Faut-il ou non augmenter le taux du Livret A ?

Pour les épargnants, oui d’autant plus que le taux de rendement réel, après prise en compte de l’inflation, est négatif depuis le début de l’année. Une revalorisation permettrait d’avoir un rendement réel positif d’environ 0,25 point.

Pour les banques et la Caisse des Dépôts et Consignation : non !

Le coût de l’épargne réglementée est élevé. En effet, les banques et la CDC doivent rémunérer un produit d’épargne liquide et garanti à 0,75 % quand les taux des titres monétaires sont négatifs et que le taux de l’OAT à 10 ans est à 0,6/0,7 %.

Un Livret A à 1 % rendrait moins compétitif les autres produits d’épargne et notamment les livrets bancaires mais aussi l’assurance-vie. Un passage du taux du Livret A à 1% renchérirait également le coût du financement du logement social. Pour l’économie, la hausse du taux du Livret ne serait pas forcément positive.

En effet, le gouvernement souhaite tout à la fois réorienter l’épargne des ménages vers le long terme, vers les entreprises notamment à travers la flat tax à 30 % et conforter la reprise économique, donc la consommation.

Depuis le début de l’année, les ménages ont tendance à privilégier le Livret A et le LDD dont la collecte nette atteint sur les cinq premiers mois 10,2 milliards d’euros (8,58 milliards d’euros pour le seul Livret A). Une hausse du taux ne pourrait qu’accroître cette tendance. La Caisse des Dépôts ne manque pas de ressources, l’encours du Livret A, étant à un niveau record. De ce fait, il n’y a pas de réels motifs à accroître la collecte en faveur du Livret A.

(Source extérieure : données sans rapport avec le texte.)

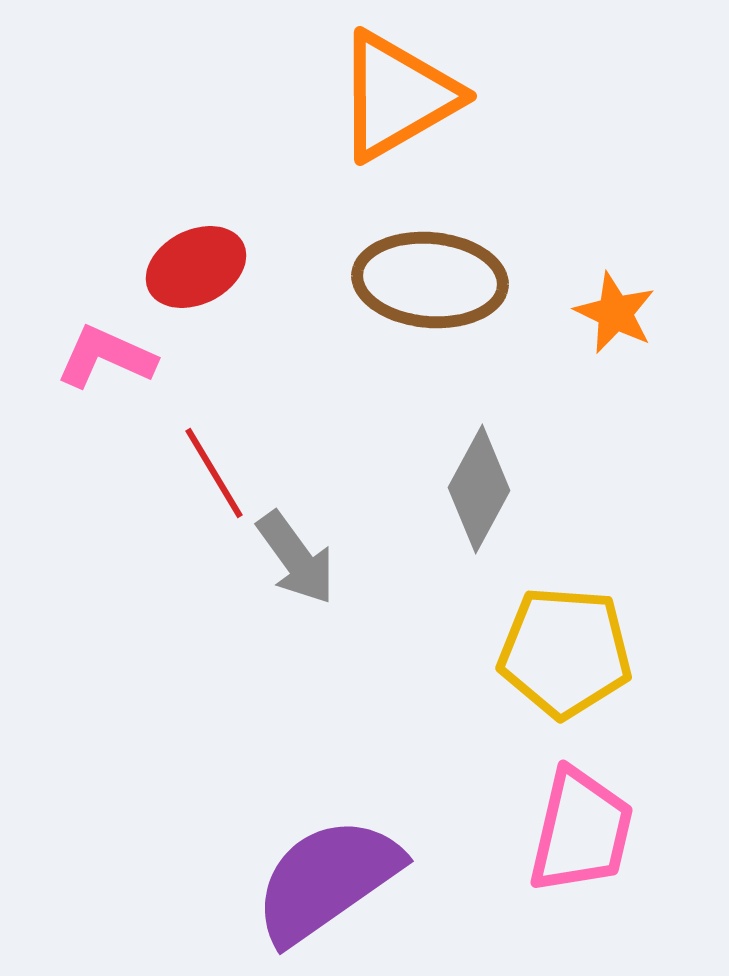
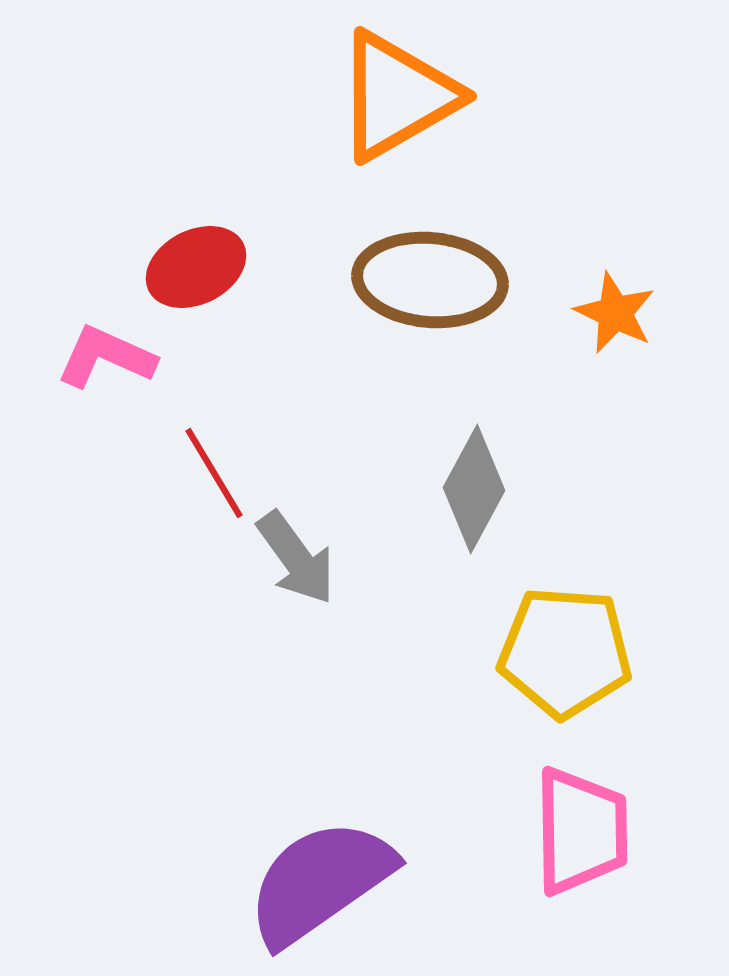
gray diamond: moved 5 px left
pink trapezoid: rotated 14 degrees counterclockwise
purple semicircle: moved 7 px left, 2 px down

Le gouvernement d’Édouard Philippe est donc confronté à un dilemme. Économiquement et financièrement, il n’a pas intérêt à relever le taux du Livret A. Politiquement, d’autres considérations entrent en jeu. Premièrement, il est délicat de ne pas appliquer la formule pour son entrée en vigueur. Deuxièmement, il est gratifiant d’ouvrir son quinquennat sur une hausse du taux du Livret A, qui est considéré, à tort ou à raison, comme le produit de l’épargne populaire.